*What is needed*
Quote the data below in full, please, without altering anything.

-- Records provided follows --

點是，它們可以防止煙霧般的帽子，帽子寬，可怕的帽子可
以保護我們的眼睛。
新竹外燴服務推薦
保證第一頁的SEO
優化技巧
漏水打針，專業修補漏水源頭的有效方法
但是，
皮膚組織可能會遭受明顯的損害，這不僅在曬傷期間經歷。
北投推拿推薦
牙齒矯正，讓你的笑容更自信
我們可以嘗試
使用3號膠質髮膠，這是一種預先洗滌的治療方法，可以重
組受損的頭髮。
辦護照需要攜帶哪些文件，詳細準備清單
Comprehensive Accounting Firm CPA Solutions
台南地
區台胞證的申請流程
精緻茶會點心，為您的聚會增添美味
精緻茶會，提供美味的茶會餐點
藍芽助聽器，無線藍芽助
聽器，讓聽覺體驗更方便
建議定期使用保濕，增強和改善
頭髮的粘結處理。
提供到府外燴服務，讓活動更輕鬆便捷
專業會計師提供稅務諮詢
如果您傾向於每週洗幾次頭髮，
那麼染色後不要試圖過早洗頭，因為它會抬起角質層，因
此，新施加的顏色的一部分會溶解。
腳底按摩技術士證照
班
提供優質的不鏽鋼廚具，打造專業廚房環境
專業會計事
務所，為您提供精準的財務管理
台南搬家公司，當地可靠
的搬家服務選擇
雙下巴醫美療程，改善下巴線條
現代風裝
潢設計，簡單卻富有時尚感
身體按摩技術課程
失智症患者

-- Records provided concluded --

*Task result*
點是，它們可以防止煙霧般的帽子，帽子寬，可怕的帽子可
以保護我們的眼睛。
新竹外燴服務推薦
保證第一頁的SEO
優化技巧
漏水打針，專業修補漏水源頭的有效方法
但是，
皮膚組織可能會遭受明顯的損害，這不僅在曬傷期間經歷。
北投推拿推薦
牙齒矯正，讓你的笑容更自信
我們可以嘗試
使用3號膠質髮膠，這是一種預先洗滌的治療方法，可以重
組受損的頭髮。
辦護照需要攜帶哪些文件，詳細準備清單
Comprehensive Accounting Firm CPA Solutions
台南地
區台胞證的申請流程
精緻茶會點心，為您的聚會增添美味
精緻茶會，提供美味的茶會餐點
藍芽助聽器，無線藍芽助
聽器，讓聽覺體驗更方便
建議定期使用保濕，增強和改善
頭髮的粘結處理。
提供到府外燴服務，讓活動更輕鬆便捷
專業會計師提供稅務諮詢
如果您傾向於每週洗幾次頭髮，
那麼染色後不要試圖過早洗頭，因為它會抬起角質層，因
此，新施加的顏色的一部分會溶解。
腳底按摩技術士證照
班
提供優質的不鏽鋼廚具，打造專業廚房環境
專業會計事
務所，為您提供精準的財務管理
台南搬家公司，當地可靠
的搬家服務選擇
雙下巴醫美療程，改善下巴線條
現代風裝
潢設計，簡單卻富有時尚感
身體按摩技術課程
失智症患者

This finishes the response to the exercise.